Из «внутренних» сотрудников Бронштейн в своей колонке еженедельно стоял — пламенно и твердокаменно — на страже интересов демократической партии, а товарищ Рон, неустанный труженик пера, хватался за любую тему, которая только поддавалась описанию — будь то научная сфера, социально-экономическая или медицинская, — и погружался в нее с головой, как в море, в надежде, что на берег все выберутся благополучно: и автор, и за ним — читатель.

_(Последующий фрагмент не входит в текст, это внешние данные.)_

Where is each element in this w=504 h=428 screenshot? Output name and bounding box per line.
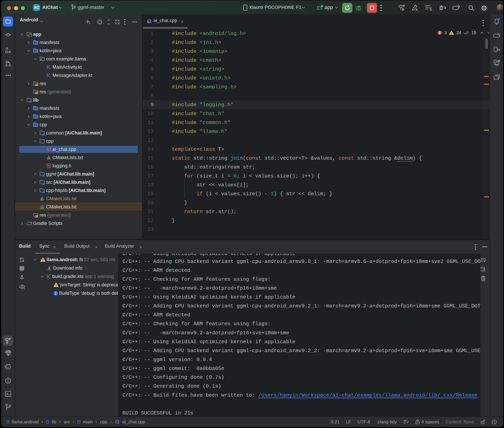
svg-text:A: A bbox=[416, 8, 418, 11]
svg-text:C: C bbox=[148, 20, 150, 23]
svg-text:C: C bbox=[48, 148, 49, 151]
svg-text:C: C bbox=[116, 420, 118, 423]
svg-text:5: 5 bbox=[430, 7, 432, 11]
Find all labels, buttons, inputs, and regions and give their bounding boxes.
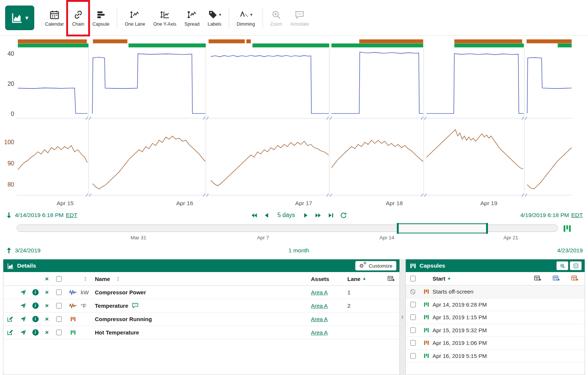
pan-back-button[interactable] xyxy=(263,212,270,219)
timezone-link[interactable]: EDT xyxy=(571,212,583,219)
assets-column-header[interactable]: Assets xyxy=(311,276,344,282)
remove-icon[interactable]: × xyxy=(45,329,49,336)
item-name[interactable]: Compressor Running xyxy=(95,316,152,322)
capsule-row[interactable]: Apr 15, 2019 5:32 PM xyxy=(406,324,585,337)
start-column-header[interactable]: Start xyxy=(433,275,445,282)
asset-link[interactable]: Area A xyxy=(311,329,328,336)
add-property-column-icon[interactable] xyxy=(571,275,579,282)
capsule-bar[interactable] xyxy=(527,39,572,43)
capsule-bar[interactable] xyxy=(359,39,423,43)
capsule-bar[interactable] xyxy=(558,43,572,48)
capsule-bar[interactable] xyxy=(209,39,245,43)
investigate-start-arrow-icon[interactable] xyxy=(5,247,13,254)
info-icon[interactable]: i xyxy=(32,289,39,295)
timebar-track[interactable] xyxy=(17,224,558,232)
remove-all-icon[interactable]: × xyxy=(45,276,49,282)
capsule-row[interactable]: Apr 16, 2019 1:06 PM xyxy=(406,337,585,350)
capsule-row[interactable]: Apr 14, 2019 6:28 PM xyxy=(406,298,585,311)
investigate-start-date[interactable]: 3/24/2019 xyxy=(15,247,41,254)
capsule-checkbox[interactable] xyxy=(410,340,416,346)
asset-link[interactable]: Area A xyxy=(311,303,328,309)
range-start-arrow-icon[interactable] xyxy=(5,211,13,219)
capsule-time-icon[interactable] xyxy=(562,224,572,233)
add-stat-column-icon[interactable] xyxy=(552,275,560,282)
dimming-button[interactable]: ▾ Dimming xyxy=(232,3,259,32)
capsule-checkbox[interactable] xyxy=(410,327,416,333)
one-lane-button[interactable]: One Lane xyxy=(121,3,149,32)
remove-icon[interactable]: × xyxy=(45,316,49,322)
rocket-icon[interactable] xyxy=(20,302,27,309)
add-column-icon[interactable] xyxy=(387,275,395,283)
edit-icon[interactable] xyxy=(7,329,14,336)
capsule-checkbox[interactable] xyxy=(410,314,416,320)
info-icon[interactable]: i xyxy=(32,316,39,322)
trend-chart[interactable]: 402001009080Apr 15Apr 16Apr 17Apr 18Apr … xyxy=(0,36,588,210)
trend-view-dropdown-button[interactable]: ▾ xyxy=(5,6,34,30)
display-range-duration[interactable]: 5 days xyxy=(277,212,295,219)
capsule-bar[interactable] xyxy=(253,43,329,48)
item-name[interactable]: Hot Temperature xyxy=(95,329,139,336)
select-all-checkbox[interactable] xyxy=(56,276,62,282)
capsule-bar[interactable] xyxy=(18,43,89,48)
name-column-header[interactable]: Name xyxy=(95,276,110,282)
capsule-bar[interactable] xyxy=(18,39,87,43)
capsule-bar[interactable] xyxy=(454,39,522,43)
panel-resize-handle[interactable]: ‖ xyxy=(400,259,405,375)
auto-update-button[interactable] xyxy=(340,212,347,219)
capsule-row[interactable]: Apr 16, 2019 5:15 PM xyxy=(406,350,585,363)
remove-icon[interactable]: × xyxy=(45,289,49,295)
remove-icon[interactable]: × xyxy=(45,303,49,309)
capsule-checkbox[interactable] xyxy=(410,353,416,359)
timebar-selection[interactable] xyxy=(397,223,488,233)
timebar-selection-left-handle[interactable] xyxy=(397,223,399,234)
investigate-duration[interactable]: 1 month xyxy=(41,247,557,254)
sort-icon[interactable] xyxy=(115,276,121,282)
row-checkbox[interactable] xyxy=(56,290,62,295)
capsule-bar[interactable] xyxy=(331,43,423,48)
sort-icon[interactable] xyxy=(83,276,88,282)
rocket-icon[interactable] xyxy=(20,289,27,296)
capsule-bar[interactable] xyxy=(93,39,128,43)
rocket-icon[interactable] xyxy=(20,329,27,336)
info-icon[interactable]: i xyxy=(32,303,39,309)
calendar-button[interactable]: Calendar xyxy=(41,3,68,32)
capsule-checkbox[interactable] xyxy=(410,302,416,307)
timebar-selection-right-handle[interactable] xyxy=(486,223,488,234)
details-row-compressor-running[interactable]: i × Compressor Running Area A xyxy=(3,313,399,326)
pan-to-end-button[interactable] xyxy=(327,212,334,219)
row-checkbox[interactable] xyxy=(56,330,62,335)
row-checkbox[interactable] xyxy=(56,303,62,308)
row-checkbox[interactable] xyxy=(56,316,62,322)
details-row-temperature[interactable]: i × °F Temperature Area A 2 xyxy=(3,299,399,313)
select-all-capsules-checkbox[interactable] xyxy=(410,276,416,281)
customize-button[interactable]: ⚙⚙ Customize xyxy=(355,261,396,271)
one-y-axis-button[interactable]: One Y-Axis xyxy=(149,3,180,32)
edit-icon[interactable] xyxy=(7,316,14,323)
timezone-link[interactable]: EDT xyxy=(66,212,77,219)
add-column-icon[interactable] xyxy=(534,275,542,282)
capsule-bar[interactable] xyxy=(246,39,251,43)
item-name[interactable]: Compressor Power xyxy=(95,289,146,295)
spread-button[interactable]: Spread xyxy=(180,3,203,32)
labels-button[interactable]: ▾ Labels xyxy=(203,3,225,32)
info-icon[interactable]: i xyxy=(32,329,39,336)
asset-link[interactable]: Area A xyxy=(311,289,328,295)
trend-chart-area[interactable]: 402001009080Apr 15Apr 16Apr 17Apr 18Apr … xyxy=(0,36,588,210)
display-range-end[interactable]: 4/19/2019 6:18 PM xyxy=(520,212,569,219)
rocket-icon[interactable] xyxy=(20,316,27,323)
capsule-button[interactable]: Capsule xyxy=(88,3,113,32)
details-row-compressor-power[interactable]: i × kW Compressor Power Area A 1 xyxy=(3,286,399,299)
capsule-row[interactable]: Starts off-screen xyxy=(406,285,585,298)
pan-back-double-button[interactable] xyxy=(251,212,258,219)
chain-button[interactable]: Chain xyxy=(68,3,89,32)
display-range-start[interactable]: 4/14/2019 6:18 PM xyxy=(15,212,64,219)
comment-icon[interactable] xyxy=(132,302,139,309)
capsule-row[interactable]: Apr 15, 2019 1:15 PM xyxy=(406,311,585,324)
capsules-zoom-button[interactable] xyxy=(556,261,568,270)
capsules-collapse-button[interactable] xyxy=(570,261,582,270)
details-row-hot-temperature[interactable]: i × Hot Temperature Area A xyxy=(3,326,399,339)
investigate-end-date[interactable]: 4/23/2019 xyxy=(557,247,583,254)
asset-link[interactable]: Area A xyxy=(311,316,328,322)
capsule-bar[interactable] xyxy=(454,43,524,48)
pan-forward-double-button[interactable] xyxy=(315,212,322,219)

Что касается моего статуса, то сложилось положение, когда я официально числился редактором отдела культуры, но на деле соответствующую функцию уже десятки лет исполнял Мотл Зингман. Клигера мало заботило, принесу я ему материал для ближайшего номера или нет. О том, чтобы вести отдельную колонку, мне пока не приходилось даже мечтать. Когда я сообщал ему, о чем собираюсь написать, то каждый раз слышал: «Да-да… Но прежде сходите к Мотлу и узнайте, будет ли у него место для вашей статьи». В этом совете содержался одновременно и ответ: ни для единого моего слова на его, Клигера, «территории» места уже не осталось.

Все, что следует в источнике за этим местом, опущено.